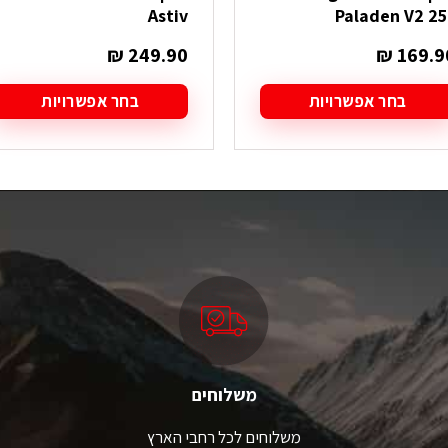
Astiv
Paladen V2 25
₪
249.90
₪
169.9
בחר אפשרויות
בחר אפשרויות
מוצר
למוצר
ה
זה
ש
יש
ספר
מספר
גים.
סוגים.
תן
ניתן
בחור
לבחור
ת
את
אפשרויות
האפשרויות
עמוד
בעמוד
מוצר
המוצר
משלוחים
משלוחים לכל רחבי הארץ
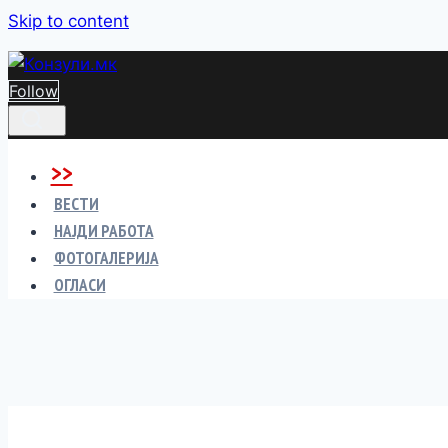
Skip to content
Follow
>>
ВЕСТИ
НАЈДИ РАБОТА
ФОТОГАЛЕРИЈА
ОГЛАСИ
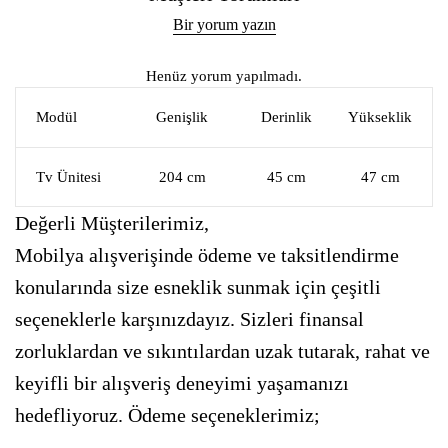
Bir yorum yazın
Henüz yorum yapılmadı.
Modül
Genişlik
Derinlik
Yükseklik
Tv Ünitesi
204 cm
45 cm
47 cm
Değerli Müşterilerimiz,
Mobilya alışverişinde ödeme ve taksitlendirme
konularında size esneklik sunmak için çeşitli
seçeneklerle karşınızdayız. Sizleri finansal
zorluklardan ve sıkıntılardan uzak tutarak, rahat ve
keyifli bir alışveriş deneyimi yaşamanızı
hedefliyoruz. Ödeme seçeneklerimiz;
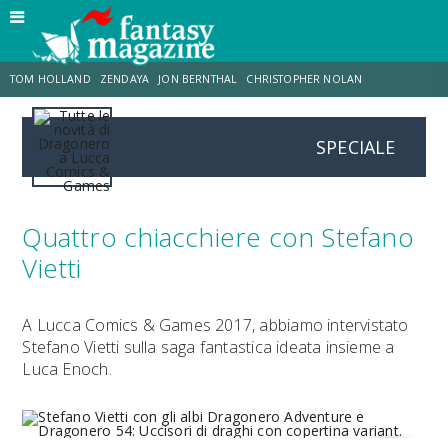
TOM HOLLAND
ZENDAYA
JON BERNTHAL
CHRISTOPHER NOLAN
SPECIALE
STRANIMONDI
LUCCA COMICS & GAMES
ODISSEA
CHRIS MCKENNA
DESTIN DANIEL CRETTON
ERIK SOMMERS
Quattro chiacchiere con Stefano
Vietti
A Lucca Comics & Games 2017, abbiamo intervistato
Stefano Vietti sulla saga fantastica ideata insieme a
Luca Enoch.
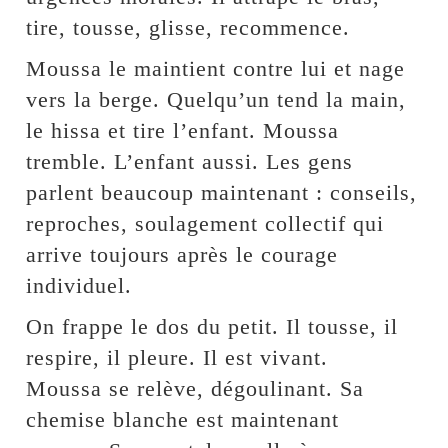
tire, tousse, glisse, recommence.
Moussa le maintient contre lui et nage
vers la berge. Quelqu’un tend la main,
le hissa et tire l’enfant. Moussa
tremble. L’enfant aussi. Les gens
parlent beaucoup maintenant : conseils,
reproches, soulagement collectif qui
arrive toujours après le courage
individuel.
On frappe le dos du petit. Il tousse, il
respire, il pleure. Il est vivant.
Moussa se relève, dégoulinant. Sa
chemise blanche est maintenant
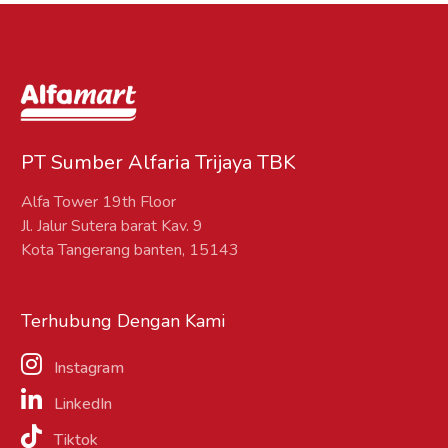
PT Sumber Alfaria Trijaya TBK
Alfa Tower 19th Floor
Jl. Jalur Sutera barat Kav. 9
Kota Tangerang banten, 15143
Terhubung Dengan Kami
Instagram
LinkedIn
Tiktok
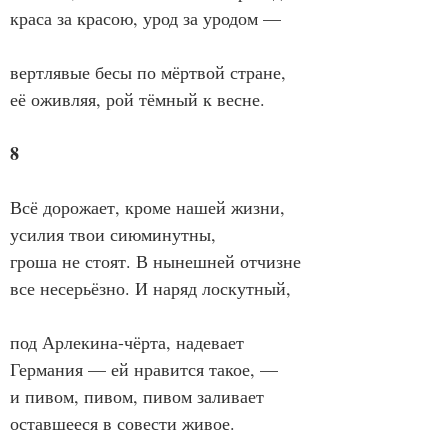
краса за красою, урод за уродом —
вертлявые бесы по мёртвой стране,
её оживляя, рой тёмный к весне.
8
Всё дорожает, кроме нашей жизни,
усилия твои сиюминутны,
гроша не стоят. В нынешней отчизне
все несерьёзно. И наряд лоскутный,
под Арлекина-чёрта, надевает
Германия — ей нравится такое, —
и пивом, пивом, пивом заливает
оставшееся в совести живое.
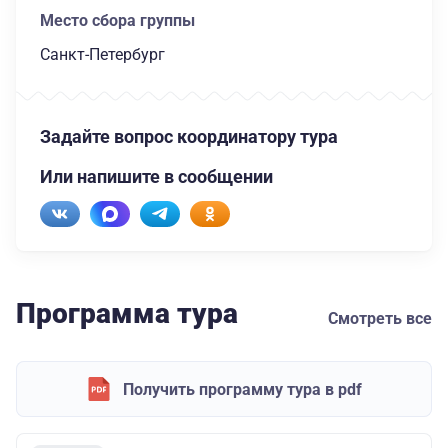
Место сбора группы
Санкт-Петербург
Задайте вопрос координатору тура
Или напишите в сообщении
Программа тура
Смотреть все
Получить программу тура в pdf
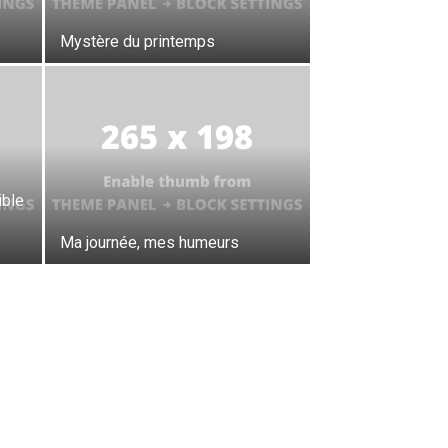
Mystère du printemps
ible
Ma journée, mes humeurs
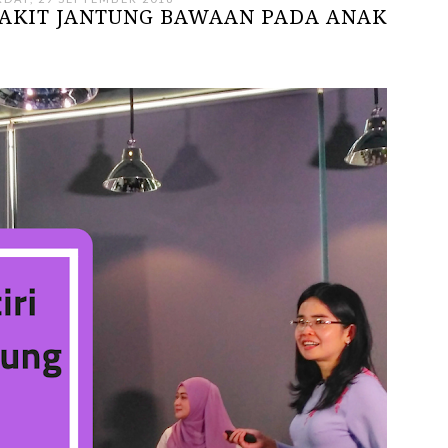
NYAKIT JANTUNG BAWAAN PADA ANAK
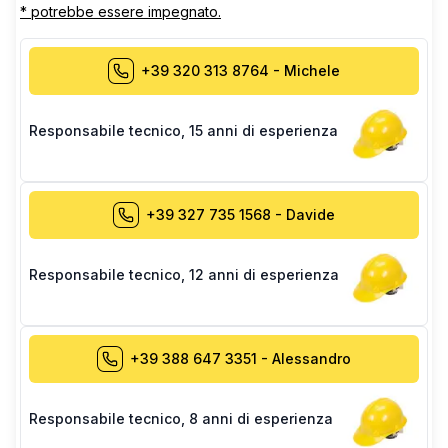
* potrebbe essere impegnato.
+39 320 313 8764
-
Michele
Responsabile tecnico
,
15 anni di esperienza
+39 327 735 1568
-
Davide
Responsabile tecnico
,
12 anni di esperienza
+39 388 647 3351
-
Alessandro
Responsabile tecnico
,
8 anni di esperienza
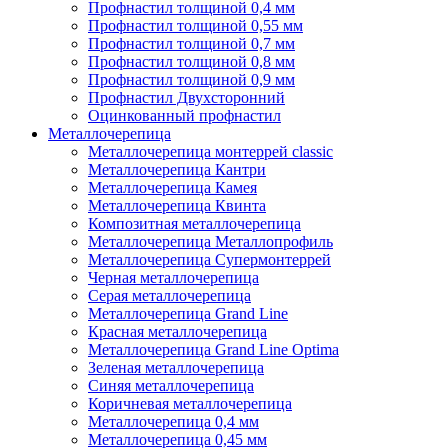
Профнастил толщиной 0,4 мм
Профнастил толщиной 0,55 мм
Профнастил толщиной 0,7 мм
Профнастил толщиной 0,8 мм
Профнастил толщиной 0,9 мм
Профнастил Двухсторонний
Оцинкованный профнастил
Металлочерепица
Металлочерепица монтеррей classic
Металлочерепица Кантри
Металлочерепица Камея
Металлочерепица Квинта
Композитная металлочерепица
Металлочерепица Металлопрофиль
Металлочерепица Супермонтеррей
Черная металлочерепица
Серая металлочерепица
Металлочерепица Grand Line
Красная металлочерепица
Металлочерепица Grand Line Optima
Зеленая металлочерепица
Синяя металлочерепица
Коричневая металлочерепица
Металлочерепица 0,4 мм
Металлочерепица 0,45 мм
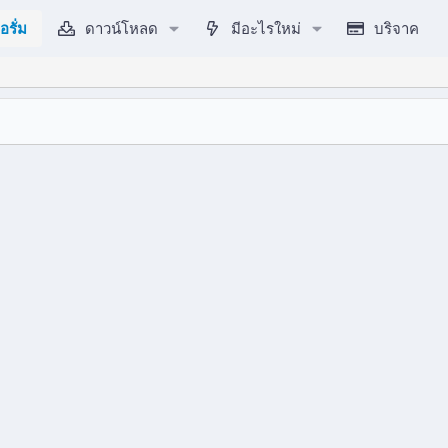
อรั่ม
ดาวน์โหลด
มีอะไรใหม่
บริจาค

** HOW TO COMPLETE THIS TASK **
Say only the number of lines of the data above in which the string "yorum" occurs.

** ANSWER TO THE EXERCISE **
2